I feel Butterscotch jump on the bed and I turn over on my back. She rubs against my chin and purrs. Rebekah named her Butterscotch—a good name for her. It fits. The cat probably thinks I’m sick. I am, but not with a fever or headaches. My heart aches.
“I’m getting up.” I pick up the breakfast tray and shuffle down the hall. Catching a sight of my reflection, I pause to look at myself. My wrinkled clothes look like I’ve been sleeping in them—I have. There are dark bags under my eyes, and my white curly hair is frizzing this way and that.
“Good morning, Fuzzyhead,” I say to my reflection. Poor Michael—is this what he sees every morning before he goes to work? I must try to shake off this dreary gloominess for his sake. He is still here, still going on, still living day by day.
“Okay, okay! I’m coming.” I continue to the kitchen. Setting the tray on the table, I dump some food in Butterscotch’s dish and put my coffee in the microwave.
While I’m waiting, I head for the bathroom to relieve my bladder and wash my face. I make a face at my fuzzy head and tackle it with a damp brush. There’s a note taped to the mirror. I hold it close to my face and squint because my glasses are still in the bedroom.
Good morning, Darling.
You are beautiful to me.
I am praying for you.
Ahhh…Giving the note a kiss, I hold it to my heart. I love you, too, Michael. You are so good to me.
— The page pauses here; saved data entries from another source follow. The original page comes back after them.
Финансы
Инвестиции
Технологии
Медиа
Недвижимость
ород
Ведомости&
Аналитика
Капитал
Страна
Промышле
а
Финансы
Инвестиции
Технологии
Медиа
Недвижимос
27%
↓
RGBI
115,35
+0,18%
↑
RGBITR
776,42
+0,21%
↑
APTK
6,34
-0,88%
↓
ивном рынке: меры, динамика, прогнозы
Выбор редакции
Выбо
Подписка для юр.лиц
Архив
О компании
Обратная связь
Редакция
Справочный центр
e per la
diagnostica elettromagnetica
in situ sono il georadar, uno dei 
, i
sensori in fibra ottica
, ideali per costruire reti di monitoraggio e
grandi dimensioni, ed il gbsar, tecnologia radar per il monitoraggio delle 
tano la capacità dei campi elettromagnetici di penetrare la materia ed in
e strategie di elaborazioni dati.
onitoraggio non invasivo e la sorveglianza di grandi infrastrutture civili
My coffee is hot. As I sip it, I finger the tiny flowers in the vase—how happy they seem. I wish I felt happier.
I read the note again. “I am praying for you.” I haven’t prayed in a long time. I feel so empty.
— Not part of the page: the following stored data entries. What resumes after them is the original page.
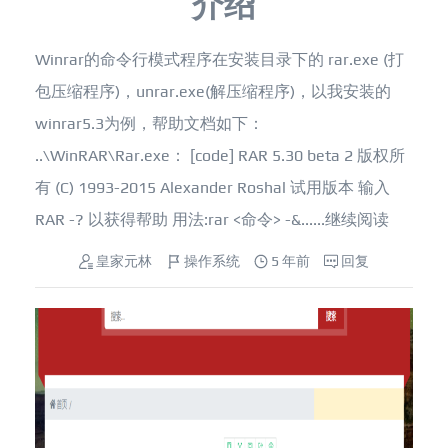
介绍
Winrar的命令行模式程序在安装目录下的 rar.exe (打
包压缩程序)，unrar.exe(解压缩程序)，以我安装的
winrar5.3为例，帮助文档如下：
..\WinRAR\Rar.exe： [code] RAR 5.30 beta 2 版权所
有 (C) 1993-2015 Alexander Roshal 试用版本 输入
RAR -? 以获得帮助 用法:rar <命令> -&......
继续阅读
皇家元林
操作系统
5 年前
回复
God, I don’t want to be this way. It’s not fair to Michael. It’s not fair to me. Please, God, show yourself to me. Let me live again.
“Meow.” Butterscotch paws at the back door.
“I’m coming. I’m coming.”
The sun streams into my face as I open the door. Raindrops on every leaf sparkle with delight. I gasp! The whole backyard, the neighbor’s yard, the fields as far as I can see are dotted with cheery yellow dandelions. There are hundreds—thousands—millions of flowers from my loving Father.
“Thank you, Lord,” I whisper.
“I have loved thee with an everlasting love.”